[Document structure recognition data]

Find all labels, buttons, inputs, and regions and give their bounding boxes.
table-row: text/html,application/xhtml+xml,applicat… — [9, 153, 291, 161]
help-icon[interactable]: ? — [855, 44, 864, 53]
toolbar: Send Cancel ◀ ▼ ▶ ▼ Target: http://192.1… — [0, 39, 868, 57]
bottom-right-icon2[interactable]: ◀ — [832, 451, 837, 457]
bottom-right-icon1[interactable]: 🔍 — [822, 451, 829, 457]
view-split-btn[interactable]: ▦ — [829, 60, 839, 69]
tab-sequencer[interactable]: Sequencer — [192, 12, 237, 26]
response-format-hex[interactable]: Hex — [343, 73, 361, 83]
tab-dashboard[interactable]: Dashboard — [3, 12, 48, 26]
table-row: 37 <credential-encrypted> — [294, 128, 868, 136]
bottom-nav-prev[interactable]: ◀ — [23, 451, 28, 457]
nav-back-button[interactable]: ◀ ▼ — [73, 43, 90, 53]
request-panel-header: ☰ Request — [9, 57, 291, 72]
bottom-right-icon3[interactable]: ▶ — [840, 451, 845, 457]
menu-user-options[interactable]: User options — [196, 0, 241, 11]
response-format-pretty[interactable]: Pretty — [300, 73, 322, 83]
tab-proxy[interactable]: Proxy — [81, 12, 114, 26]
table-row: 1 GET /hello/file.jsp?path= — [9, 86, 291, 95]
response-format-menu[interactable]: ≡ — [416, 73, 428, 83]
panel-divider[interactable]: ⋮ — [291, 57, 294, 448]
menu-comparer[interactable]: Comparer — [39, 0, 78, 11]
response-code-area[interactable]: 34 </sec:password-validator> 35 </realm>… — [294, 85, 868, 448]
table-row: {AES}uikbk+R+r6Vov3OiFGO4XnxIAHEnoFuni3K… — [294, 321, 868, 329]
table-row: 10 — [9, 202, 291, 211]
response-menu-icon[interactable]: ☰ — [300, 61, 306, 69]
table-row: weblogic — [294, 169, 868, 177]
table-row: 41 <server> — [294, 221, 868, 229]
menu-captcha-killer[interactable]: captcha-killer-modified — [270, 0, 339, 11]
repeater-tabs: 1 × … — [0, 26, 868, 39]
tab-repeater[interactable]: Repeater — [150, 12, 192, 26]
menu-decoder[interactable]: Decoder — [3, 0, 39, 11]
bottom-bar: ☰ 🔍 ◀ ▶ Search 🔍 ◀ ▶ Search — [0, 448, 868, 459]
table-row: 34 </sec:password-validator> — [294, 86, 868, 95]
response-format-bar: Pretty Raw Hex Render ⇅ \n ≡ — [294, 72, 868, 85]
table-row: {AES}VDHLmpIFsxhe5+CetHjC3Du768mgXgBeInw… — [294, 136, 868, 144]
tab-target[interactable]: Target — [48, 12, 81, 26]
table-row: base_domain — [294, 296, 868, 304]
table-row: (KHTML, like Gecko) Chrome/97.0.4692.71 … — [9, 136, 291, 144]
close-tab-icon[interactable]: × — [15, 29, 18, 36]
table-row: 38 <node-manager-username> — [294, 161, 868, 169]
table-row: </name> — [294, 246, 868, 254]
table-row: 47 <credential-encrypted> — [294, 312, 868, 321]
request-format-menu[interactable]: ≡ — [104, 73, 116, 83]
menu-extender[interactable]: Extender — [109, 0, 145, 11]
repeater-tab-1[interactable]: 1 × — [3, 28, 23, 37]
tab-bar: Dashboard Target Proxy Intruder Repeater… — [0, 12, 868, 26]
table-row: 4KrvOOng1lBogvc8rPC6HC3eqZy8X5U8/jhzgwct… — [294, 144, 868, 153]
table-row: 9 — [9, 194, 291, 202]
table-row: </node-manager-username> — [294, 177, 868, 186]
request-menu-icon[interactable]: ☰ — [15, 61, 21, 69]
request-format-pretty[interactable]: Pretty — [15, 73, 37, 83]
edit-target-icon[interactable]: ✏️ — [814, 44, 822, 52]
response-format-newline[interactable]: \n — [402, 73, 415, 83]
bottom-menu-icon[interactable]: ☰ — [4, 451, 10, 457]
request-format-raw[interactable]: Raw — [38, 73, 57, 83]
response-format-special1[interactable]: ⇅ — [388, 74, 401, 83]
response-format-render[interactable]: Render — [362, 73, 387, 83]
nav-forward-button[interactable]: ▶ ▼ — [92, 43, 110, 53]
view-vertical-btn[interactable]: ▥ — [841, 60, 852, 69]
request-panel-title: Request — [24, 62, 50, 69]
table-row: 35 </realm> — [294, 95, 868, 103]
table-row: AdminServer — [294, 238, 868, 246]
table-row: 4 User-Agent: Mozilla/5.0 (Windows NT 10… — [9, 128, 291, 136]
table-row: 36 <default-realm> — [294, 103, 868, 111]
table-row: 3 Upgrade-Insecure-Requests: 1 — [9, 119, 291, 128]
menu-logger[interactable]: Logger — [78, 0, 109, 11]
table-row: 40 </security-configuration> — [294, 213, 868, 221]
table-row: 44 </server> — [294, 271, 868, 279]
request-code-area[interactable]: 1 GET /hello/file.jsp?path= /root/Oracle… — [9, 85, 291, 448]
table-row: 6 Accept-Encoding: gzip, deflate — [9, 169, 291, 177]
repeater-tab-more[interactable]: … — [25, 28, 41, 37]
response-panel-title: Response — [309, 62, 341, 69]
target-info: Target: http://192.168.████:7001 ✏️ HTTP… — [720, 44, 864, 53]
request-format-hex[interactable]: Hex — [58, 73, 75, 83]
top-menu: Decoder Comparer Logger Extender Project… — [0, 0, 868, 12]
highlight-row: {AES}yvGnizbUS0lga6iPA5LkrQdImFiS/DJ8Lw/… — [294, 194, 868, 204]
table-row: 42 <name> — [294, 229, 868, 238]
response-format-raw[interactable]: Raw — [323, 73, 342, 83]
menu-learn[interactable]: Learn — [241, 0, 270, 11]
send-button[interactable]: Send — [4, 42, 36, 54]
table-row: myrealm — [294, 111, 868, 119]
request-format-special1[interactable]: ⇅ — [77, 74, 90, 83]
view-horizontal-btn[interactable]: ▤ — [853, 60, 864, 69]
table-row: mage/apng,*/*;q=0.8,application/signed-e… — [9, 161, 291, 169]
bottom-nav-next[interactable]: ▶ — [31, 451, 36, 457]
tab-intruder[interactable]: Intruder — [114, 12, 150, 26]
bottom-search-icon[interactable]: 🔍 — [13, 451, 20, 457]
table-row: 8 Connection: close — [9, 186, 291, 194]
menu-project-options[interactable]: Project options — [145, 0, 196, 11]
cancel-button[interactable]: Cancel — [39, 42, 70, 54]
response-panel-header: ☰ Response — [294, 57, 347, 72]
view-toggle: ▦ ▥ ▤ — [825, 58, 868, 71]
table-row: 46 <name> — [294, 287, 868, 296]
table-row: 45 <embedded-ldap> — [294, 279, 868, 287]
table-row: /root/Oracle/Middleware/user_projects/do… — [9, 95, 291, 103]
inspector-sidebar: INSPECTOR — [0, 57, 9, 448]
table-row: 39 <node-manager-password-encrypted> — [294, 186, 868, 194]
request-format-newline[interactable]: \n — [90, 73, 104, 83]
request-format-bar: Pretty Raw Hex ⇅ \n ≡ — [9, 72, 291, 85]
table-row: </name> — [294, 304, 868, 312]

▶ [Task statement]:
Copy every record again, keeping each word unchanged.

▶ [Written reply]:
Find all labels, buttons, inputs, and regions and give their bounding boxes.
table-row: text/html,application/xhtml+xml,applicat… — [9, 153, 291, 161]
help-icon[interactable]: ? — [855, 44, 864, 53]
toolbar: Send Cancel ◀ ▼ ▶ ▼ Target: http://192.1… — [0, 39, 868, 57]
bottom-right-icon2[interactable]: ◀ — [832, 451, 837, 457]
bottom-right-icon1[interactable]: 🔍 — [822, 451, 829, 457]
view-split-btn[interactable]: ▦ — [829, 60, 839, 69]
tab-sequencer[interactable]: Sequencer — [192, 12, 237, 26]
response-format-hex[interactable]: Hex — [343, 73, 361, 83]
tab-dashboard[interactable]: Dashboard — [3, 12, 48, 26]
table-row: 37 <credential-encrypted> — [294, 128, 868, 136]
bottom-nav-prev[interactable]: ◀ — [23, 451, 28, 457]
nav-back-button[interactable]: ◀ ▼ — [73, 43, 90, 53]
request-panel-header: ☰ Request — [9, 57, 291, 72]
bottom-right-icon3[interactable]: ▶ — [840, 451, 845, 457]
menu-user-options[interactable]: User options — [196, 0, 241, 11]
response-format-pretty[interactable]: Pretty — [300, 73, 322, 83]
tab-proxy[interactable]: Proxy — [81, 12, 114, 26]
table-row: 1 GET /hello/file.jsp?path= — [9, 86, 291, 95]
response-format-menu[interactable]: ≡ — [416, 73, 428, 83]
panel-divider[interactable]: ⋮ — [291, 57, 294, 448]
menu-comparer[interactable]: Comparer — [39, 0, 78, 11]
response-code-area[interactable]: 34 </sec:password-validator> 35 </realm>… — [294, 85, 868, 448]
table-row: {AES}uikbk+R+r6Vov3OiFGO4XnxIAHEnoFuni3K… — [294, 321, 868, 329]
table-row: 10 — [9, 202, 291, 211]
response-menu-icon[interactable]: ☰ — [300, 61, 306, 69]
table-row: weblogic — [294, 169, 868, 177]
table-row: 41 <server> — [294, 221, 868, 229]
menu-captcha-killer[interactable]: captcha-killer-modified — [270, 0, 339, 11]
repeater-tabs: 1 × … — [0, 26, 868, 39]
tab-repeater[interactable]: Repeater — [150, 12, 192, 26]
menu-decoder[interactable]: Decoder — [3, 0, 39, 11]
bottom-bar: ☰ 🔍 ◀ ▶ Search 🔍 ◀ ▶ Search — [0, 448, 868, 459]
table-row: 34 </sec:password-validator> — [294, 86, 868, 95]
response-format-bar: Pretty Raw Hex Render ⇅ \n ≡ — [294, 72, 868, 85]
table-row: {AES}VDHLmpIFsxhe5+CetHjC3Du768mgXgBeInw… — [294, 136, 868, 144]
tab-target[interactable]: Target — [48, 12, 81, 26]
table-row: base_domain — [294, 296, 868, 304]
table-row: (KHTML, like Gecko) Chrome/97.0.4692.71 … — [9, 136, 291, 144]
close-tab-icon[interactable]: × — [15, 29, 18, 36]
table-row: 38 <node-manager-username> — [294, 161, 868, 169]
table-row: </name> — [294, 246, 868, 254]
table-row: 47 <credential-encrypted> — [294, 312, 868, 321]
request-format-menu[interactable]: ≡ — [104, 73, 116, 83]
menu-extender[interactable]: Extender — [109, 0, 145, 11]
repeater-tab-1[interactable]: 1 × — [3, 28, 23, 37]
tab-bar: Dashboard Target Proxy Intruder Repeater… — [0, 12, 868, 26]
table-row: 4KrvOOng1lBogvc8rPC6HC3eqZy8X5U8/jhzgwct… — [294, 144, 868, 153]
table-row: 9 — [9, 194, 291, 202]
table-row: </node-manager-username> — [294, 177, 868, 186]
request-menu-icon[interactable]: ☰ — [15, 61, 21, 69]
request-format-pretty[interactable]: Pretty — [15, 73, 37, 83]
edit-target-icon[interactable]: ✏️ — [814, 44, 822, 52]
response-format-newline[interactable]: \n — [402, 73, 415, 83]
bottom-menu-icon[interactable]: ☰ — [4, 451, 10, 457]
request-format-raw[interactable]: Raw — [38, 73, 57, 83]
response-format-special1[interactable]: ⇅ — [388, 74, 401, 83]
response-format-render[interactable]: Render — [362, 73, 387, 83]
nav-forward-button[interactable]: ▶ ▼ — [92, 43, 110, 53]
view-vertical-btn[interactable]: ▥ — [841, 60, 852, 69]
request-panel-title: Request — [24, 62, 50, 69]
table-row: 35 </realm> — [294, 95, 868, 103]
table-row: AdminServer — [294, 238, 868, 246]
table-row: 4 User-Agent: Mozilla/5.0 (Windows NT 10… — [9, 128, 291, 136]
table-row: 36 <default-realm> — [294, 103, 868, 111]
table-row: 3 Upgrade-Insecure-Requests: 1 — [9, 119, 291, 128]
menu-logger[interactable]: Logger — [78, 0, 109, 11]
table-row: 40 </security-configuration> — [294, 213, 868, 221]
table-row: 44 </server> — [294, 271, 868, 279]
request-code-area[interactable]: 1 GET /hello/file.jsp?path= /root/Oracle… — [9, 85, 291, 448]
table-row: 6 Accept-Encoding: gzip, deflate — [9, 169, 291, 177]
repeater-tab-more[interactable]: … — [25, 28, 41, 37]
response-panel-title: Response — [309, 62, 341, 69]
target-info: Target: http://192.168.████:7001 ✏️ HTTP… — [720, 44, 864, 53]
request-format-hex[interactable]: Hex — [58, 73, 75, 83]
top-menu: Decoder Comparer Logger Extender Project… — [0, 0, 868, 12]
highlight-row: {AES}yvGnizbUS0lga6iPA5LkrQdImFiS/DJ8Lw/… — [294, 194, 868, 204]
table-row: 42 <name> — [294, 229, 868, 238]
response-format-raw[interactable]: Raw — [323, 73, 342, 83]
menu-learn[interactable]: Learn — [241, 0, 270, 11]
send-button[interactable]: Send — [4, 42, 36, 54]
table-row: myrealm — [294, 111, 868, 119]
request-format-special1[interactable]: ⇅ — [77, 74, 90, 83]
view-horizontal-btn[interactable]: ▤ — [853, 60, 864, 69]
table-row: mage/apng,*/*;q=0.8,application/signed-e… — [9, 161, 291, 169]
bottom-nav-next[interactable]: ▶ — [31, 451, 36, 457]
tab-intruder[interactable]: Intruder — [114, 12, 150, 26]
bottom-search-icon[interactable]: 🔍 — [13, 451, 20, 457]
table-row: 8 Connection: close — [9, 186, 291, 194]
menu-project-options[interactable]: Project options — [145, 0, 196, 11]
cancel-button[interactable]: Cancel — [39, 42, 70, 54]
response-panel-header: ☰ Response — [294, 57, 347, 72]
view-toggle: ▦ ▥ ▤ — [825, 58, 868, 71]
table-row: 46 <name> — [294, 287, 868, 296]
table-row: 45 <embedded-ldap> — [294, 279, 868, 287]
table-row: /root/Oracle/Middleware/user_projects/do… — [9, 95, 291, 103]
inspector-sidebar: INSPECTOR — [0, 57, 9, 448]
table-row: 39 <node-manager-password-encrypted> — [294, 186, 868, 194]
request-format-newline[interactable]: \n — [90, 73, 104, 83]
request-format-bar: Pretty Raw Hex ⇅ \n ≡ — [9, 72, 291, 85]
table-row: </name> — [294, 304, 868, 312]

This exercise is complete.